Published online by Cambridge University Press: 19 April 2006
The fluid mechanics of self-propelling, slender uniflagellar micro-organisms is examined theoretically. The mathematical analysis of these motions is based upon the Stokes equations, and the body is represented by a continuous distribution of stokeslets and doublets of undetermined strength. Since the body is self-propelling, additional constraints on the total force and moment upon it are applied. A system of singular integral and auxiliary equations, in which the propulsive velocity and viscous force per unit length are the unknowns, is derived. The vector integral equation is decomposed into near- and far-field contributions, and the solution is determined by a straightforward iterative procedure. The flagella considered are of constant radius and are restricted to planar undulations. The analysis is applied to a small amplitude wave form of infinite length, and a third-order analytic solution is obtained. By means of numerical computation, the method is extended to large amplitude wave forms of both infinite and finite length. The validity and accuracy of the solution method, the effect of local curvature, and an approximate model for an attached cell body-proper are evaluated in light of alternative theories.

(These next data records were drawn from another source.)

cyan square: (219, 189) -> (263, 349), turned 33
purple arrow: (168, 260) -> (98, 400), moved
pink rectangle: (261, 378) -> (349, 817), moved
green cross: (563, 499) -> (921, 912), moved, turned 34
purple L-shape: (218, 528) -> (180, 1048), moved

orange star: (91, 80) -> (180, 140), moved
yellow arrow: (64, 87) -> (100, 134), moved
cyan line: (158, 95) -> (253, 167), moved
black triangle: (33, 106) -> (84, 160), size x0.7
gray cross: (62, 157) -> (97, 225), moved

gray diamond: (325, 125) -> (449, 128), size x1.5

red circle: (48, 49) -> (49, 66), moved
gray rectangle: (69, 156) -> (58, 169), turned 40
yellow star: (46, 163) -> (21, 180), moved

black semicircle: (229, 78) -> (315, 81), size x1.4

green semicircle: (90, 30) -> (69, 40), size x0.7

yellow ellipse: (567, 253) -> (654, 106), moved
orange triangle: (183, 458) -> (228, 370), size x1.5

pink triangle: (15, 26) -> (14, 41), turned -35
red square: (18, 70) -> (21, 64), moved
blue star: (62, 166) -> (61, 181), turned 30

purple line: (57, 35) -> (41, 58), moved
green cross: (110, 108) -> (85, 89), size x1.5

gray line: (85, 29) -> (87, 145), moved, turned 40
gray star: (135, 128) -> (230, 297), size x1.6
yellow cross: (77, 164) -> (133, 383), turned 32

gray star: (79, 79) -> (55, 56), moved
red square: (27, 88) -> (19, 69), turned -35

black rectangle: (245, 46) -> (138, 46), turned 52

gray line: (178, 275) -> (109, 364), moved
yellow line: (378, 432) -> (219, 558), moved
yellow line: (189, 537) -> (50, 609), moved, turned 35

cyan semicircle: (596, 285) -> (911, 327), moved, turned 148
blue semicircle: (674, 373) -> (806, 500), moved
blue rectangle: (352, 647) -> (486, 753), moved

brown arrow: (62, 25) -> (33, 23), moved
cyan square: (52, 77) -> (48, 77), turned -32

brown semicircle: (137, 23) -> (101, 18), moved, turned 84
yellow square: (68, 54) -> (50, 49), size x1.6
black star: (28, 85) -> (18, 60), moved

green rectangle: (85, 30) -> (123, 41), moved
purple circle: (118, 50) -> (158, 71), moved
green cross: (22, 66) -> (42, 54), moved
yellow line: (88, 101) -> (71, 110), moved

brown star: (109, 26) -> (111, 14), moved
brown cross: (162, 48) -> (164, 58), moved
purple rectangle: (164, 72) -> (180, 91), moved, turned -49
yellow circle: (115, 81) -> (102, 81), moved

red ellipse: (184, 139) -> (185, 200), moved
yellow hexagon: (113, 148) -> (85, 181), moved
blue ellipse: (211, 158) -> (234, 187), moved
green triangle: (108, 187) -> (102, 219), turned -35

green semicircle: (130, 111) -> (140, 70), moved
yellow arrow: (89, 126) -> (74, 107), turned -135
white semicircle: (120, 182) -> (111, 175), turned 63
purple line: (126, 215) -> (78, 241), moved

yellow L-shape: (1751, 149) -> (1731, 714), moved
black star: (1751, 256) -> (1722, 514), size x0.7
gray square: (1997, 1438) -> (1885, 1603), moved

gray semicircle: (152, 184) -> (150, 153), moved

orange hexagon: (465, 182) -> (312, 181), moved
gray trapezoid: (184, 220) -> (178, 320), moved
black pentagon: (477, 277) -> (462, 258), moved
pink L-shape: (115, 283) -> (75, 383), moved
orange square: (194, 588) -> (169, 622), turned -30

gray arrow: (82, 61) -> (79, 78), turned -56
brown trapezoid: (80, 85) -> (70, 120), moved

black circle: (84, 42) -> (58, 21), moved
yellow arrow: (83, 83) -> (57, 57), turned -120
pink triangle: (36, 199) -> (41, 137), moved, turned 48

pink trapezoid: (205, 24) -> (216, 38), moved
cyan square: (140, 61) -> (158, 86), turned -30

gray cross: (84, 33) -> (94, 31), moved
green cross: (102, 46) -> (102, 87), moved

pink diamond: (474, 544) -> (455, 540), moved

The solution method is systematically applied to a variety of wave-form shapes representative of actual flagella. For a sinusoidal wave form, the variations in propulsive velocity, power output and propulsive efficiency are examined as functions of the number of wavelengths on the flagellum, the amplitude and the flagellar radius. Wave forms of variable amplitude and variable wavelength are also considered. Among the significant results are the effect of the cell body on pitching, the significant differences between constant frequency and constant phase-speed undulations for variable wavelength wave forms, and comparisons with other pertinent theories.